FEMALE GENITALIA. As in H. portonoves ( Fig. 8G–H View Fig ).

Distribution and ecology

Endemic to Madeira Island. Widespread on the northern and southern slopes, from low altitudes up to 700 m. Occurs in thermophilic coastal areas and ravines where Globularia salicina Lam. grows, but also in areas with continuous water supply. Adult specimens were collected from May to August on two endemic plants, G. salicina and Deschampsia argentea Lowe , and on the widespread Bituminaria bituminosa (L.) C.H.Stirt. It was also found on Echium L., Rubus L. and Euphorbia L. ( Hoch & Remane 1985; Remane & Hoch 1986).

Remarks

The Hyalesthes angustulus species group comprises five species (see Hoch & Remane 1985). Two of them are endemic to the Canary Islands, H. flavipennis and H. teno Remane & Hoch, 1986 , and two others are endemic to the island of Madeira, H. madeires and H. portonoves . The last species, H. angustulus , occurs in the Canary Islands and North Africa.

Horváth (1909) described H. angustulus and H. flavipennis from the Canary Islands but did not provide pictures of the male genitalia. This incomplete description led Lindberg to misidentifications of Madeira specimens. Initially, in 1941 Lindberg reported H. angustulus for Madeira without pictures ( Lindberg 1941). Later, in his work on the fauna of Cyprus ( Lindberg 1948), he illustrated and compared both species morphologically. He also stated that these two species occurred in the Canary Islands and referred to his previous work (“see Lindberg, 1936”), but did not mention on what material his drawings were based or whether Horváth’s material was available to him. In 1961, based on the same material of 1941 and new specimens collected by him, he mentioned that the specimens of H. angustulus from Madeira identified by him in 1941 were H. flavipennis ( Lindberg 1961) . Again, he drew what he believed to be the first illustrations of the genitalia of both species (no indication of the origin of the illustrated specimens) ( Lindberg 1961: 54, fig. 4a–f). Although the drawings of 1948 and 1961 are both attributed to the same species, they show substantial differences. Only the one that Lindberg (1961) erroneously attributed to H. flavipennis resembles H. madeires in the shape of the aedeagus. Hoch & Remane (1985) studied most of Lindberg’s material from Madeira and identified all specimens as H. madeires , a new species. Together with this species they described H. portonoves , absent in Lindberg’s material.

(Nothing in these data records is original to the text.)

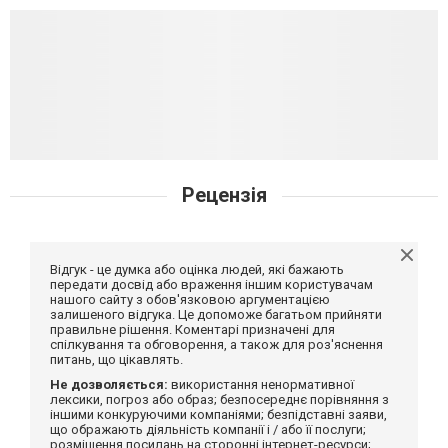
Рецензія
Відгук - це думка або оцінка людей, які бажають
передати досвід або враження іншим користувачам
нашого сайту з обов'язковою аргументацією
залишеного відгука. Це допоможе багатьом прийняти
правильне рішення. Коментарі призначені для
спілкування та обговорення, а також для роз'яснення
питань, що цікавлять.
Не дозволяється:
використання ненормативної
лексики, погроз або образ; безпосереднє порівняння з
іншими конкуруючими компаніями; безпідставні заяви,
що ображають діяльність компанії і / або її послуги;
розміщення посилань на сторонні інтернет-ресурси;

Hyalesthes madeires is very similar to H. portonoves , but the width of the anterior margin of the vertex is significantly different in the males of both species (F 1,40 = 25.6, p <0.05) but not in females (F 1,24 = 1.81, p = 0.19). On the contrary, the opposite is true for the other characters of the body. The males are similar in all the features, BL (F 1,43 = 0.172, p = 0.68), PW (F 1,42 = 2.11, p = 0.15), WL (F 1,40 = 0.165, p = 0.68), MW (F 1,45 = 0.00, p = 0.93) and ML (F 1,45 = 0.018, p = 0.89) (see Table 1 View Table 1 ), while the females diverge in all, BL (F 1,24 = 12.02, p <0.01), PW (F 1,30 = 7.27, p <0.05), WL, (F 1,24 = 8.30, p <0.01), MW (F 1,30 = 9.09, p <0.01), except in the length of the mesonotum (F 1,30 = 2.33, p = 0.13). In addition, there is intraspecific variation in the shape and width of the vertex; even within the same population, in some cases, the variation in body size can be large.